And then there’s Hibernia and the gravity based structure, or GBS, a huge and hugely outdated approach to developing offshore oil and gas in which the Government of Newfoundland gave up a stream of royalties from Hibernia in exchange for a large amount of relatively low-skill short-term employment.

And this view of the economic disincentives implicit in equalization is more and more widespread. Former New Brunswick Premier Frank McKenna, in an interview with Peter Holle at the Frontier Centre, said that equalization and other federal transfers “give very little incentive to create greater own-source revenue, because those revenue sources are taxed back.”
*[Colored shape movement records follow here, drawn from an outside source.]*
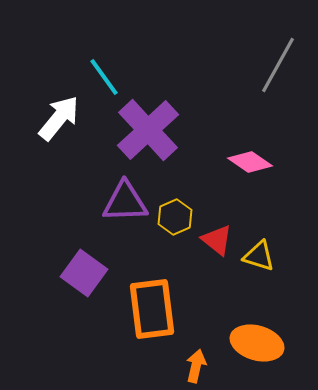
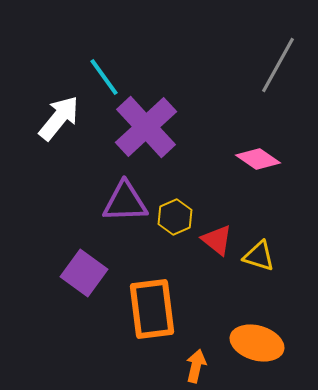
purple cross: moved 2 px left, 3 px up
pink diamond: moved 8 px right, 3 px up
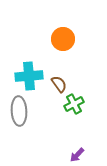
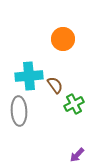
brown semicircle: moved 4 px left, 1 px down
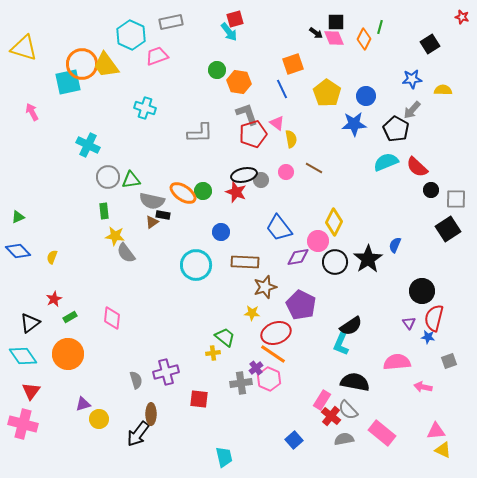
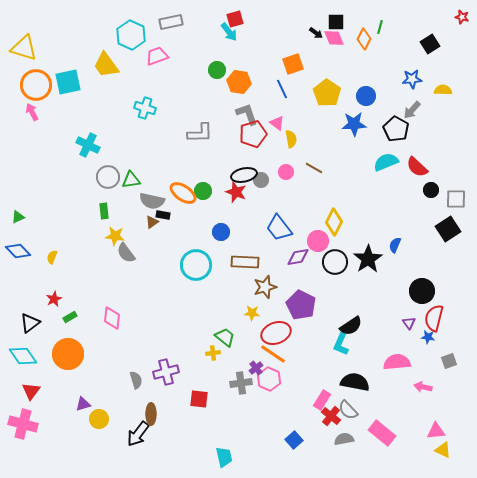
orange circle at (82, 64): moved 46 px left, 21 px down
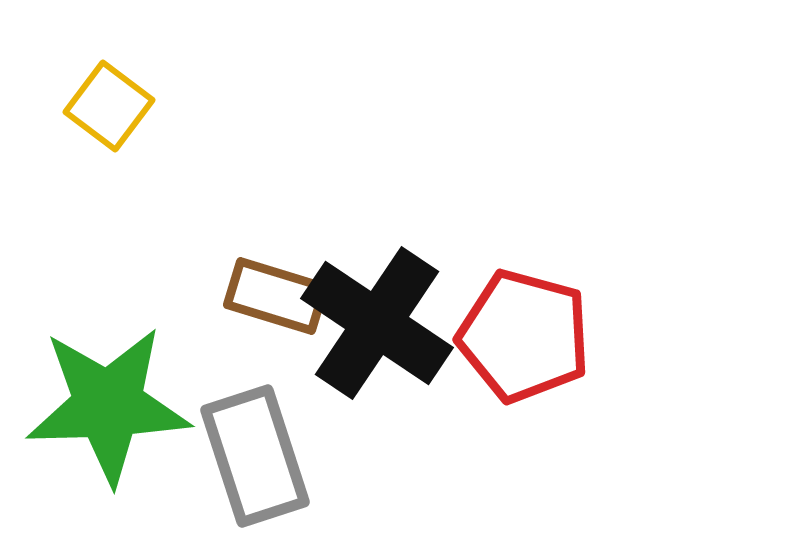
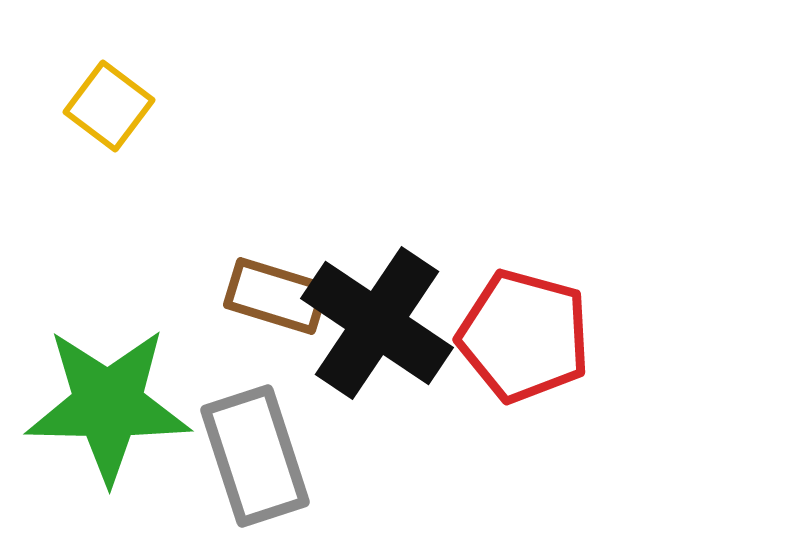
green star: rotated 3 degrees clockwise
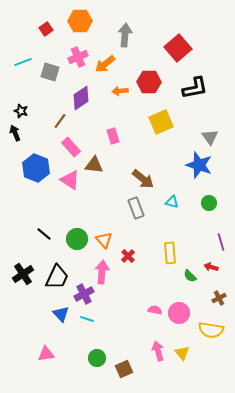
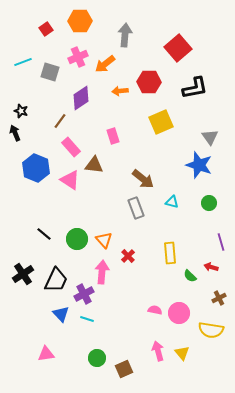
black trapezoid at (57, 277): moved 1 px left, 3 px down
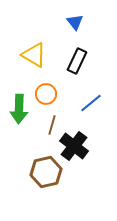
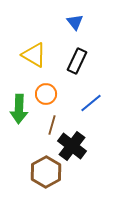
black cross: moved 2 px left
brown hexagon: rotated 16 degrees counterclockwise
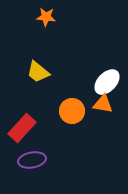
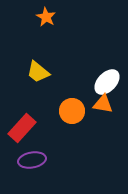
orange star: rotated 24 degrees clockwise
I mentioned in addition that equalization also taxes equalization-receiving provinces that take a stock of assets and turns them from one form to another, but without creating any new economic value. Again, a concrete example may help to illustrate. Nova Scotia has one of the highest per capita debts in the country. Yet it also has major economic assets on its balance sheet, such as forestlands, crown corporations such as the liquor commission and future cash flow from offshore gas royalties. A sensible economic strategy would see them clean up their balance sheet by selling some of the assets and retiring debt. No new economic value would be created (other than, perhaps, a more efficient use of the assets). Existing assets would merely be transformed from capital stock to cash. But as soon as this conversion is completed, Ottawa, one of the wealthiest governments in Canada, then seizes the assets by clawing back the vast majority under equalization. In most cases the clawback is on the order of about 90%, a very high marginal tax rate indeed on a transaction which, if undertaken by a company or an individual, would not be treated as taxable income at all.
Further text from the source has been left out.